PIK3CA-related overgrowth spectrum (PROS) is an umbrella term used to unify a heterogenous group of vascular overgrowth disorders by a shared genetic cause. Given that patients with PROS have a known, or likely, gene mutation in the PI3K/AKT/mTOR cascade, we hypothesize they experience a rapid response to inhibitors of this pathway, including sirolimus. In the following case series, we describe 3 patients with PROS and their response to sirolimus therapy. Despite their unique clinical presentations, insight into the genetic origin of their vascular overgrowth allowed for their successful treatment with the same medication.

Introduction

Vascular anomalies (VA) are a heterogenous group of rare vascular disorders that can pose a diagnostic and therapeutic challenge to physicians due to their diverse, yet overlapping, morphology. The International Society for the Study of Vascular Anomalies has divided VAs into vascular tumors and vascular malformations. The latter are defined as somatic mutations that occur during embryogenesis, with the vascular component further subclassified based on the type of vessel involved.¹ Some VAs have a pathognomonic presentation and are easily identified on clinical exam. However, the majority of these lesions require imaging to identify the abnormal vasculature and establish a diagnosis.
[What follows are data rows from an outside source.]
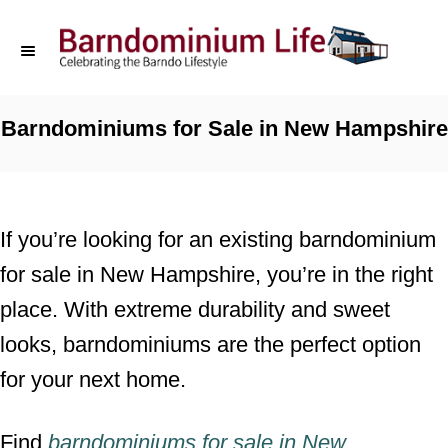
S
k
i
p
Barndominiums for Sale in New Hampshire
t
o
C
If you’re looking for an existing barndominium
o
for sale in New Hampshire, you’re in the right
n
place. With extreme durability and sweet
t
looks, barndominiums are the perfect option
e
for your next home.
n
t
Find
barndominiums for sale
in
New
The introduction of next-generation sequencing in 2003 allowed for the subclassification of several vascular malformations and overgrowth syndromes based on the presence of pathogenic variants. Genomic analysis revealed that many of these syndromes contain postzygotic somatic gain-of-function pathogenic variants in the phosphatidylinositol-4, 5-bisphospate 3-kinase, catalytic subunit alpha (PIK3CA) gene.² Once phosphorylated, PI3K activates AKT, ultimately leading to increased cell proliferation and angiogenesis via mammalian target of rapamycin (mTOR; Figure 1).^2,3 The mosaic nature of this variant explains the phenotypic variability seen between some VAs, while still sharing overlapping features (Figure 2). In 2013, the umbrella term PIK3CA-related overgrowth spectrum (PROS) was proposed to consolidate this group of overgrowth disorders linked by a shared genetic cause.⁴ With this relatively new understanding of the proliferative genetic pathway, research has led to the creation and implementation of targeted medical therapy. Currently, sirolimus, an mTOR inhibitor, is the primary treatment for most nonhemangioma vascular tumors and malformations.^5,6

Figure 1. P13K/AKT/mTOR pathway.

Figure 2. Phenotypic spectrum of PROS: disorders have overlapping clinical features that vary by tissue distribution and severity of disease. BLK, benign lichenoid keratoes; CLOVES, congenital lipomatous overgrowth, vascular malformations, epidermal nevi, scoliosis/spine abnormalities; EN, epidermal nevus; FAO, fibroadadipose overgrowth; FAVA, fibroadipose vascular anomaly; FIL, facial infiltrating lipomatosis; HH, muscular hemihyperplasia; HMEG/DMEG, hemimegalencephaly/dysplastic megalencephaly; HMML, hemihyperplasia multiple lipomatosis; ILM, isolated lymphatic malformation; KTS, Klippel-Trenaunay syndrome; MCAP, megalencephaly-capillary malformation; SK, seborrheic keratoses.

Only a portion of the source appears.